When the three protagonists sit down in the dining car, Wong and his apprentice stare in disbelief at the slab of meat on their plate. Wong's aunt informs him that this is a "steak". Wong and his apprentice then begin to struggle with the knife and fork they have been given. Both of them try to imitate Aunt Yee, but wind up pushing the steak around their plate rather than eating it.

Then suddenly, Foon the apprentice pushes down with his knife and fork, sending his steak hurtling toward the window. Ever the Kung Fu master, Wong catches it in his hand just before it is lost forever. Wong then haughtily admonishes Foon to eat properly, but proceeds to send his steak flying into Aunt Yee's face, from which it rebounds back onto the table.

So you're probably not laughing right now. Whether because it is intrinsically hard or because I lack the necessary talent, describing slapstick humor in prose form is not a simple matter. But don't worry. The scene is so funny that you will laugh even if you know exactly what is coming, so you haven't lost anything by reading this post.

Another reason you might not be laughing is that this sort of reverse cultural humor has finally begun to get an audience in the United States thanks to Jackie Chan. But after all the Americans-with-chopsticks humor around, this is still a very amusing alternative.

Of course, there is a lot more to OUTC-2 than just slapstick. First of all, there's kung fu. The action choreographer for the film was Yuen Woo-Ping, now famous in the West as the creative genius behind the fight scenes in all three Matrix films. (At the risk of ruffling some feathers, I'll say that the action in OUTC-2 is far better than it is in the Matrix.)

However, both the slapstick and kung fu are ultimately part of a story, and a good story at that. Coincidentally, it is a story about a foreign policy, even though I said that I wasn't going to write about foreign policy today. More importantly, it is a story about inter-cultural relationships, or what we Americans might refer to as "diversity".

While 'diversity' has become a provocative code word in the American political lexicon, OUTC-2 provides a compelling reminder of what a compelling concept diversity is when removed from its domestic political context. After all, I'm willing to guess that the overwhelming majority of readers on this site enjoy traveling abroad and learning about foreign cultures.

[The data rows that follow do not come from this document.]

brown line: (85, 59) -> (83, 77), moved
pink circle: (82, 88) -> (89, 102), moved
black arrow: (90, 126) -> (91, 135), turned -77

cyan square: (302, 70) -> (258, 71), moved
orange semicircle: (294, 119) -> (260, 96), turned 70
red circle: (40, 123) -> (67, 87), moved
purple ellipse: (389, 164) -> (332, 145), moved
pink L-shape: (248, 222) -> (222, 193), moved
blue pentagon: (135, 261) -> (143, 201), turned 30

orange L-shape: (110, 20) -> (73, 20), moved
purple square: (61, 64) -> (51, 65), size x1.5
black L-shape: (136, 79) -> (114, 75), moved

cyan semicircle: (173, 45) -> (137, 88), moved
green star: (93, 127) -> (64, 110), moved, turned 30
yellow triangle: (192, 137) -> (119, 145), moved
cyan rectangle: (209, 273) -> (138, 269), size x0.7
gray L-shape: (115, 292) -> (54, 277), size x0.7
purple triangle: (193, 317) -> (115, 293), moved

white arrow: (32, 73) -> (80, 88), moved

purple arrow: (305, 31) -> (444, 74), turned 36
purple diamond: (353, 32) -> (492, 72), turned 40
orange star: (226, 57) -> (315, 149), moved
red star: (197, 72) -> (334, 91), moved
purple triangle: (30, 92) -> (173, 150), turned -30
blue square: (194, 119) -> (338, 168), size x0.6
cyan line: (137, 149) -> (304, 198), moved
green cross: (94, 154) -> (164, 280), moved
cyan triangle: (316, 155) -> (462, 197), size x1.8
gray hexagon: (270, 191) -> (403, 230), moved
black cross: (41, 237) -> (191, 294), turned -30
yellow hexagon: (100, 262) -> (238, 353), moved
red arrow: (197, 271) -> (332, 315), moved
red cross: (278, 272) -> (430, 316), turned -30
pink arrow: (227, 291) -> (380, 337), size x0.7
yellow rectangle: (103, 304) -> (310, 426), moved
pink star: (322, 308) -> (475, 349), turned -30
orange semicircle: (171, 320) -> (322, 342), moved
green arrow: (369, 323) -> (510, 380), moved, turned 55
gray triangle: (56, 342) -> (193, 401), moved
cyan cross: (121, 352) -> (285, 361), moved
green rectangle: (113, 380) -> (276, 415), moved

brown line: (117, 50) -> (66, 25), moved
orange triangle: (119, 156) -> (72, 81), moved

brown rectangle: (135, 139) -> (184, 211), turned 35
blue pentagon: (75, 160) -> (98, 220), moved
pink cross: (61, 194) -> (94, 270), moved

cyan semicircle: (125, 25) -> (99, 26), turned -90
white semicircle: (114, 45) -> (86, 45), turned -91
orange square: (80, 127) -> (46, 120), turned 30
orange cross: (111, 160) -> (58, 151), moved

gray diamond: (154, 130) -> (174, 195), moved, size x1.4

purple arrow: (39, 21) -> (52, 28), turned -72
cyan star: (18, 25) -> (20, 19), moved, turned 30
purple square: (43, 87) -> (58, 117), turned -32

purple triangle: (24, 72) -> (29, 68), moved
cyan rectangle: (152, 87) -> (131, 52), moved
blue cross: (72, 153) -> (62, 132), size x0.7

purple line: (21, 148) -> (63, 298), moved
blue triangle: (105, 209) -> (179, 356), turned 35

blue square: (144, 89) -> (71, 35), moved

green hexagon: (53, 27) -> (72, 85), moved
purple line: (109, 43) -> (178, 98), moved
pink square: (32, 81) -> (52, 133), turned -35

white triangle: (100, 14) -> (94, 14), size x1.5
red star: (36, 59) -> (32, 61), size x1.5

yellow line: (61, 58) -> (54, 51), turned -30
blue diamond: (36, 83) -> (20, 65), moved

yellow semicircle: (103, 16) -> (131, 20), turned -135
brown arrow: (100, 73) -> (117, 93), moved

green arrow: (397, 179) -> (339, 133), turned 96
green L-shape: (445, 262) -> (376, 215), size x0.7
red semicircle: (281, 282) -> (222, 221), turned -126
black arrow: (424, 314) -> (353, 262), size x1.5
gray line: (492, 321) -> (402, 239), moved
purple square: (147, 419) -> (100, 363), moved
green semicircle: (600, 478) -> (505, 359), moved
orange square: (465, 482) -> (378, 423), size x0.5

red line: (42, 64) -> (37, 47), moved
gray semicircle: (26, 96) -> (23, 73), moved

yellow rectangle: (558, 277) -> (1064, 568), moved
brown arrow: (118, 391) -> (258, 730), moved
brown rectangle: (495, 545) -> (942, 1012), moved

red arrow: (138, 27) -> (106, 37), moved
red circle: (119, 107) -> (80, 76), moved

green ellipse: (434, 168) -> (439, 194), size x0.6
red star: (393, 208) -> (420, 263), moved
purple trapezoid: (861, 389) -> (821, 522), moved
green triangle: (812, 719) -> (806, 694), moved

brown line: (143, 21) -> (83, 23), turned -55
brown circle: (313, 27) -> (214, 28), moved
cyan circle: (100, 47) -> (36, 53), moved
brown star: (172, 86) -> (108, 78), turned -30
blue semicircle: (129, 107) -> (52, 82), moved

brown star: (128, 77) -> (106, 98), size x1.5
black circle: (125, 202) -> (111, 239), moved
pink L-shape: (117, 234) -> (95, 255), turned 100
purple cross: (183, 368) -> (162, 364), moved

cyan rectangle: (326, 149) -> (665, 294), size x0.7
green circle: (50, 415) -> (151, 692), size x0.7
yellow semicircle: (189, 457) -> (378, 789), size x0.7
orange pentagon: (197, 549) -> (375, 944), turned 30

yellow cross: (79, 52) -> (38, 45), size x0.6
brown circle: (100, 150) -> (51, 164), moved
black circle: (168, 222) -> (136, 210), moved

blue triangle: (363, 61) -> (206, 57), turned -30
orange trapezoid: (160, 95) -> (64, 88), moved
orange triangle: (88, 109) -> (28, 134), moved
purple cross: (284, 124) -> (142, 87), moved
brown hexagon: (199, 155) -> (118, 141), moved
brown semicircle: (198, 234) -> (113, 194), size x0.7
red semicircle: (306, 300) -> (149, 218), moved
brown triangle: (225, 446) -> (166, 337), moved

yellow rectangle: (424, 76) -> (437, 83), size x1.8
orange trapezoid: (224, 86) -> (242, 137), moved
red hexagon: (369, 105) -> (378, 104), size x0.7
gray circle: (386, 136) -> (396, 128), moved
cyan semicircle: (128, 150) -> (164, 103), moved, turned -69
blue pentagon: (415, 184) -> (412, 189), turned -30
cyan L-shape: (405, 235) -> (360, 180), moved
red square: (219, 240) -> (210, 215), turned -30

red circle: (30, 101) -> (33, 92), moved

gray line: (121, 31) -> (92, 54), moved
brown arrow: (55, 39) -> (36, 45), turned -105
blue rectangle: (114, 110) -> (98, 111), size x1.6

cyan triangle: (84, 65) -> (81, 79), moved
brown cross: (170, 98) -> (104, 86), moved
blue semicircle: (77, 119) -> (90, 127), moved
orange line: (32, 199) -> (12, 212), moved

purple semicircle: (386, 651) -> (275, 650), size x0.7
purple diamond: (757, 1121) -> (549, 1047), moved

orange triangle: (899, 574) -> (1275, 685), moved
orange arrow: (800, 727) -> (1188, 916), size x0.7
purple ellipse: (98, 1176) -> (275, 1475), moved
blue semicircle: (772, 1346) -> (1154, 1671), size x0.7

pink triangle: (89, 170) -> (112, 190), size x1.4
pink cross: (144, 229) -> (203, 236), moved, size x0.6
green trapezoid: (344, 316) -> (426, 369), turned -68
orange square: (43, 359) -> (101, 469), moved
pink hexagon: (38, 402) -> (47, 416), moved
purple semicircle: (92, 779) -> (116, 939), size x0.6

Yet even in such contexts, we often assume that those who think about diversity are Americans/Westerners coming into contact with other cultures. Yet as OUTC-2 demonsrates, Hong Kong can offer us a very different perspective on what it means to navigate cultural differences and cultural divides.

Above all, OUTC-2 reminds us that diversity in no way entails unquestioning acceptance of the other. The primary message of the film is that China must overcome its entrenched legacies of authoriatrian and xenophobic violence. If it can do so, it will then be in a position to both share its unique heritage with the West as well as benefit from all that the West has to offer.

Another fundamental aspect of the film's message is that there is an inextricable link between diversity and democracy. In American political discourse, advocates of diversity often find it hard to make a forceful case for the universality of democracy and human rights, since the universality of anything suggests that diversity only has value within a very narrow set of limits.

However, the message of OUTC-2 is that the benefits of diversity are only possible within a democratic political order. In Hollywood, a movie with a message as serious and sophisticated as that would dispense with all the kung fu and slapstick humor. But not in Hong Kong, where one can still be an intelligent film goer and want to enjoy a good laugh and a good fight. Now that's diversity.